Task goal >>
Here is a block of entries. Write out its lines exactly, from the first through the one containing "cultura agro do".

(Saved entries)

* * * * * * *

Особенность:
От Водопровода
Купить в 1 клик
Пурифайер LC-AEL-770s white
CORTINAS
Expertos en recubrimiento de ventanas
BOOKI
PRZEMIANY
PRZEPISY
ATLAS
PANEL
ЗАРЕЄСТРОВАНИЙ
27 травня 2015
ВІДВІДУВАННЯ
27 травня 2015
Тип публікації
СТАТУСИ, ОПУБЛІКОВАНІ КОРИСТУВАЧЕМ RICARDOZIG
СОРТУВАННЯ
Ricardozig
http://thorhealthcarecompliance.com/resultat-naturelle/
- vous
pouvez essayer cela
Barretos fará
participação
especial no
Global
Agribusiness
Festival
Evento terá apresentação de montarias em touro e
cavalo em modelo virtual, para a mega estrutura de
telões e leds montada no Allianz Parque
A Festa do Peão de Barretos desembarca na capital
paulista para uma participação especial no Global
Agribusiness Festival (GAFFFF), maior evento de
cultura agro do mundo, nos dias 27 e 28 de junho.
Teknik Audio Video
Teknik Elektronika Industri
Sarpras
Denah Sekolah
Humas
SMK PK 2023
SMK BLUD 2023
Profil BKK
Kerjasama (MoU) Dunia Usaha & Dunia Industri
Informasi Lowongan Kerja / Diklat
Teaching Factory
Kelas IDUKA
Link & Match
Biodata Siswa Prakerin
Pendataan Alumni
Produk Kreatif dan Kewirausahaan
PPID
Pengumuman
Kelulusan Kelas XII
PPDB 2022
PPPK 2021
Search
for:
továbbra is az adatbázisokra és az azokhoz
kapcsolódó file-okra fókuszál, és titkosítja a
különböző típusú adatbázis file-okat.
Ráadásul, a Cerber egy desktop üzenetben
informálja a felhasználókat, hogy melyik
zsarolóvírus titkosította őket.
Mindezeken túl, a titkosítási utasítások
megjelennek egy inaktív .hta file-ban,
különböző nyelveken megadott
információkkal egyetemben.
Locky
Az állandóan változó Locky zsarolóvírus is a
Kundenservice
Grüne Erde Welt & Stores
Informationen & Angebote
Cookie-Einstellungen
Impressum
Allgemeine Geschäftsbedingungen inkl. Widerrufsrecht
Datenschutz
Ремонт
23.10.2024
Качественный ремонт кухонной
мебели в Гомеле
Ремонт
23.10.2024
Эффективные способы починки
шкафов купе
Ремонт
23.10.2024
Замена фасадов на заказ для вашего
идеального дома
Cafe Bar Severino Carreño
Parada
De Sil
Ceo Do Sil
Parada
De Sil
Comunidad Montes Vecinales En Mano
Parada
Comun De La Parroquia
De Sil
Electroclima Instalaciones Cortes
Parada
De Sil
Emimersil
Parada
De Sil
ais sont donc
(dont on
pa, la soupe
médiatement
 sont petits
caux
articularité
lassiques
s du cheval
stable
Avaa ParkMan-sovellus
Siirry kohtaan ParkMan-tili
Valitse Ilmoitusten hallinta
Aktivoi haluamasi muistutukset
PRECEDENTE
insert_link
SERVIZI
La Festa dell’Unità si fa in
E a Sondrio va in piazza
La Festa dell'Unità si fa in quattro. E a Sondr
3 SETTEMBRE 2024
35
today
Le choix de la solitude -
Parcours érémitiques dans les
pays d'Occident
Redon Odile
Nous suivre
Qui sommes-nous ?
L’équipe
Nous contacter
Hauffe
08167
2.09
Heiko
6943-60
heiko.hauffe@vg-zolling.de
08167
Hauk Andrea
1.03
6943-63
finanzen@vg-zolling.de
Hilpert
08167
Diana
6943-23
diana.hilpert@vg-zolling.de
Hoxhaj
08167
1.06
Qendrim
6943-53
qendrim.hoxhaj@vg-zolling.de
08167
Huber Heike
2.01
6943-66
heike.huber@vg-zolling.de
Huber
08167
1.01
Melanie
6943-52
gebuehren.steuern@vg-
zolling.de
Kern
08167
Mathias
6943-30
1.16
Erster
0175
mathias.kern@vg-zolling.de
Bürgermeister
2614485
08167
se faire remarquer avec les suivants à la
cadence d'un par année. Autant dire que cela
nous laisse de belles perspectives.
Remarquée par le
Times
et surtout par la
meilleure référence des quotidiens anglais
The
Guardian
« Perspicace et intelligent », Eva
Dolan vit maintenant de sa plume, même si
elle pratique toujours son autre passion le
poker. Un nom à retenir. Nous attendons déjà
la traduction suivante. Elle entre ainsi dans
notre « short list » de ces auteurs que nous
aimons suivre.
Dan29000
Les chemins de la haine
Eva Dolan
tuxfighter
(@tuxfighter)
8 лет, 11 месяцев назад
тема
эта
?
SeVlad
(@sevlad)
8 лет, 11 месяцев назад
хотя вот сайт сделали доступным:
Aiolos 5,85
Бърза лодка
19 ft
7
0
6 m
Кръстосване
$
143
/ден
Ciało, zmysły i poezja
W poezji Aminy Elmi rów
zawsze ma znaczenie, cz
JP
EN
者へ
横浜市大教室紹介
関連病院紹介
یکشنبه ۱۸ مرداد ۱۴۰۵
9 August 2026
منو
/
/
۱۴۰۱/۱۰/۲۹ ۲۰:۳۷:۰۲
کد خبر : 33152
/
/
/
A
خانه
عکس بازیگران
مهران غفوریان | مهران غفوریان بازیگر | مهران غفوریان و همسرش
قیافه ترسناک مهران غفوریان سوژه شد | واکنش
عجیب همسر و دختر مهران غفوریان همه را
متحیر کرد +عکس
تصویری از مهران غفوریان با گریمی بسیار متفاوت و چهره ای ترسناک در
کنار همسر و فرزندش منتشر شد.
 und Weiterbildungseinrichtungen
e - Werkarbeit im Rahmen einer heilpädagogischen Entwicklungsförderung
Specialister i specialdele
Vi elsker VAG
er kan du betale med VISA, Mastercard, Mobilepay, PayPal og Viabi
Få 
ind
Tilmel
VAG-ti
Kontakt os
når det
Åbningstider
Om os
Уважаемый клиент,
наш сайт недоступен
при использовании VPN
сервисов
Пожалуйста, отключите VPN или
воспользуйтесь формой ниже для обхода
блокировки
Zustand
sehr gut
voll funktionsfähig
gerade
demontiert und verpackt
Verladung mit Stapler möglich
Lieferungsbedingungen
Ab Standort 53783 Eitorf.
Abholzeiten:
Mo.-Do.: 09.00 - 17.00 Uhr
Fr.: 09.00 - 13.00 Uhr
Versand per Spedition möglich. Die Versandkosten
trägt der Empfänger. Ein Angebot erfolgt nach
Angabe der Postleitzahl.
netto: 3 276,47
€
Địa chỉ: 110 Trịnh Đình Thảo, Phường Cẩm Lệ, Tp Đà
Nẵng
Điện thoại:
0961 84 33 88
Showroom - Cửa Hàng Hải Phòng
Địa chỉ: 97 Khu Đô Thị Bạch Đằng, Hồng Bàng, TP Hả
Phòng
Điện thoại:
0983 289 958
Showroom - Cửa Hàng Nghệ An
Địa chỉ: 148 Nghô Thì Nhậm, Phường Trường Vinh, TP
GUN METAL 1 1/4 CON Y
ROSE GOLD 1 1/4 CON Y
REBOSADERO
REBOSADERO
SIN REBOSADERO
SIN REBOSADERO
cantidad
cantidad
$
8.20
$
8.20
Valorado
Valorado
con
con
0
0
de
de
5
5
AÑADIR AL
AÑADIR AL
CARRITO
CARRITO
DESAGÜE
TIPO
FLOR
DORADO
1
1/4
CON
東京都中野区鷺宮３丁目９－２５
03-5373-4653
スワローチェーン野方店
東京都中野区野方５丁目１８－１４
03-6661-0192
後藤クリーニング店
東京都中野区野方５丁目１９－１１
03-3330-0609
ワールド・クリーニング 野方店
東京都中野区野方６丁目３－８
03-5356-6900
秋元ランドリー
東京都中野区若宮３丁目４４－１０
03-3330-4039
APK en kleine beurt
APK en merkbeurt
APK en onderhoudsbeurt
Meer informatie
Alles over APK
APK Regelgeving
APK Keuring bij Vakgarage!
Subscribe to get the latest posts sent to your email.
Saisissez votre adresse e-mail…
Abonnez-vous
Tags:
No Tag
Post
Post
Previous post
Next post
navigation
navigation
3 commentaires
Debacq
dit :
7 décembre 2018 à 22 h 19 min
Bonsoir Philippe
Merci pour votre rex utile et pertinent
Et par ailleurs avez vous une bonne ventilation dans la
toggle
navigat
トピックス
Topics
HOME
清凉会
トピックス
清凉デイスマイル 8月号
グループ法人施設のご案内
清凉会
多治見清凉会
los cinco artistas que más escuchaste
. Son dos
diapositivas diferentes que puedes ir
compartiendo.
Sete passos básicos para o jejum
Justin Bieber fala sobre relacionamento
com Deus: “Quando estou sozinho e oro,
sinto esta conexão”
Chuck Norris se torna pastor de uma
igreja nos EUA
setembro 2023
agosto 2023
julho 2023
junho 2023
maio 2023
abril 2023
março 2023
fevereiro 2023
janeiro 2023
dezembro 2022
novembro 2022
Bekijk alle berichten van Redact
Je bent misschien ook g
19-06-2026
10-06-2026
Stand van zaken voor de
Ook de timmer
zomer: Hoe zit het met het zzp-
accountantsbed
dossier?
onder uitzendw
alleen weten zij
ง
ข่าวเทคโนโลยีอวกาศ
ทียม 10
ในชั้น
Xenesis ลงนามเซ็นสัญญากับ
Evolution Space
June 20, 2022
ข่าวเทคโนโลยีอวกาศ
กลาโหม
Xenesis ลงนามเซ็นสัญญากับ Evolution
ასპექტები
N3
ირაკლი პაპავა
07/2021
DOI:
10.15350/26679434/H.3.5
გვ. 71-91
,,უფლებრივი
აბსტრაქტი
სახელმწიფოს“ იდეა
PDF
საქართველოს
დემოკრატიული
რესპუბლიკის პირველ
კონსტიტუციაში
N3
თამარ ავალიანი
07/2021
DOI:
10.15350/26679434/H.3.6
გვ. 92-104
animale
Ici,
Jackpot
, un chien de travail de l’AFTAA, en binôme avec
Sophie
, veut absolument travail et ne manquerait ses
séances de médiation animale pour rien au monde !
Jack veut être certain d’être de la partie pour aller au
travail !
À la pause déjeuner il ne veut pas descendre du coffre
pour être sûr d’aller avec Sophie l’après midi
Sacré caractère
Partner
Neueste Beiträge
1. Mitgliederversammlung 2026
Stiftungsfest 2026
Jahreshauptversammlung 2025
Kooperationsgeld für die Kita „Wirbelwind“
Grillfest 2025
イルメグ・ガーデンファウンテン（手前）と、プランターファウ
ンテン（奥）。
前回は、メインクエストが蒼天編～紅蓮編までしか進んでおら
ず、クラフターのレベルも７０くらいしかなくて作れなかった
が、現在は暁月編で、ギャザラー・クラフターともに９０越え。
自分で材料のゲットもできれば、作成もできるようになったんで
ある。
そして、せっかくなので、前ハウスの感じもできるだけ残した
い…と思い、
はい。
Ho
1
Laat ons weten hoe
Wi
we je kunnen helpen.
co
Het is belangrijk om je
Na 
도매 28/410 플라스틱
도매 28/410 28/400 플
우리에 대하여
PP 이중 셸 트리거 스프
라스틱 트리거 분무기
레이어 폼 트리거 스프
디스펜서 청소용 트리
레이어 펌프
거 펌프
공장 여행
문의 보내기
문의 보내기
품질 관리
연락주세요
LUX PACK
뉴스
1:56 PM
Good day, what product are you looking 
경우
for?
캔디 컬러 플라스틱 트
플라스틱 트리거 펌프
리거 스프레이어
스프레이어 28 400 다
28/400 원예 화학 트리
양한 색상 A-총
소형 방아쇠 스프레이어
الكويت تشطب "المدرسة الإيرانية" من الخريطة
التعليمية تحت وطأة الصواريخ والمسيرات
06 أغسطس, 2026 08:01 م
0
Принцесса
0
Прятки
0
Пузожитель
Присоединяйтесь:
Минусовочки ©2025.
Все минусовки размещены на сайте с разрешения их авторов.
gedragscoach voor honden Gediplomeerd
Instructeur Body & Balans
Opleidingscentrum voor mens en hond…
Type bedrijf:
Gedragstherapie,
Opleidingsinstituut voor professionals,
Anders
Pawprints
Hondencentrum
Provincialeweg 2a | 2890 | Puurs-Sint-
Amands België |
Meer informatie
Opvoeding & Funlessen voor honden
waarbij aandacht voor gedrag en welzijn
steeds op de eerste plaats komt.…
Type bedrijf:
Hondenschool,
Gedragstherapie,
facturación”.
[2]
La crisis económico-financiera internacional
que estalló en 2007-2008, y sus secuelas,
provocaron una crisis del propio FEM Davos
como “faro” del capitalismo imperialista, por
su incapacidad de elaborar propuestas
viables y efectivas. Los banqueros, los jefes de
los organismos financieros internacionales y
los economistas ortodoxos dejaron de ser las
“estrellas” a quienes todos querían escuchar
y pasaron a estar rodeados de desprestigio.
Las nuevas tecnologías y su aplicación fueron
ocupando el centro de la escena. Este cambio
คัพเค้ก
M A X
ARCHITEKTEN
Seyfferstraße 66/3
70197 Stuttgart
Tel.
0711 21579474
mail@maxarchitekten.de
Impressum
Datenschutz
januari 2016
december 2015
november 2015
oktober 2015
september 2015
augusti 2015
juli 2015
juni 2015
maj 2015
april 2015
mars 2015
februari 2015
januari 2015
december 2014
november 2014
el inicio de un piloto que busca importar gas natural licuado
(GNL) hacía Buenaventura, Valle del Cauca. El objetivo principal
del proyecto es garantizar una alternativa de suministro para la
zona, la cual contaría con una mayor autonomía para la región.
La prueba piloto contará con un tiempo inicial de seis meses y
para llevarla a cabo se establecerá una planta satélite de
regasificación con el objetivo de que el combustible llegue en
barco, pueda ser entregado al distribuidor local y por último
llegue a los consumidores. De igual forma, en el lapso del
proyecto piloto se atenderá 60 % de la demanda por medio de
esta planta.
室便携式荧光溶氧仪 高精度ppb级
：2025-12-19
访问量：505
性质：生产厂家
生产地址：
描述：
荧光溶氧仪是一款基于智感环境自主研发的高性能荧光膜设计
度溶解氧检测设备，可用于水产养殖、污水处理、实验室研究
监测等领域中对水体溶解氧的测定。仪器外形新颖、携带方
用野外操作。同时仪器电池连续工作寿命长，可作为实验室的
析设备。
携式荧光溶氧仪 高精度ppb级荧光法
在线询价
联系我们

* * * * * * *

Answer space >>
Особенность:
От Водопровода
Купить в 1 клик
Пурифайер LC-AEL-770s white
CORTINAS
Expertos en recubrimiento de ventanas
BOOKI
PRZEMIANY
PRZEPISY
ATLAS
PANEL
ЗАРЕЄСТРОВАНИЙ
27 травня 2015
ВІДВІДУВАННЯ
27 травня 2015
Тип публікації
СТАТУСИ, ОПУБЛІКОВАНІ КОРИСТУВАЧЕМ RICARDOZIG
СОРТУВАННЯ
Ricardozig
http://thorhealthcarecompliance.com/resultat-naturelle/
- vous
pouvez essayer cela
Barretos fará
participação
especial no
Global
Agribusiness
Festival
Evento terá apresentação de montarias em touro e
cavalo em modelo virtual, para a mega estrutura de
telões e leds montada no Allianz Parque
A Festa do Peão de Barretos desembarca na capital
paulista para uma participação especial no Global
Agribusiness Festival (GAFFFF), maior evento de
cultura agro do mundo, nos dias 27 e 28 de junho.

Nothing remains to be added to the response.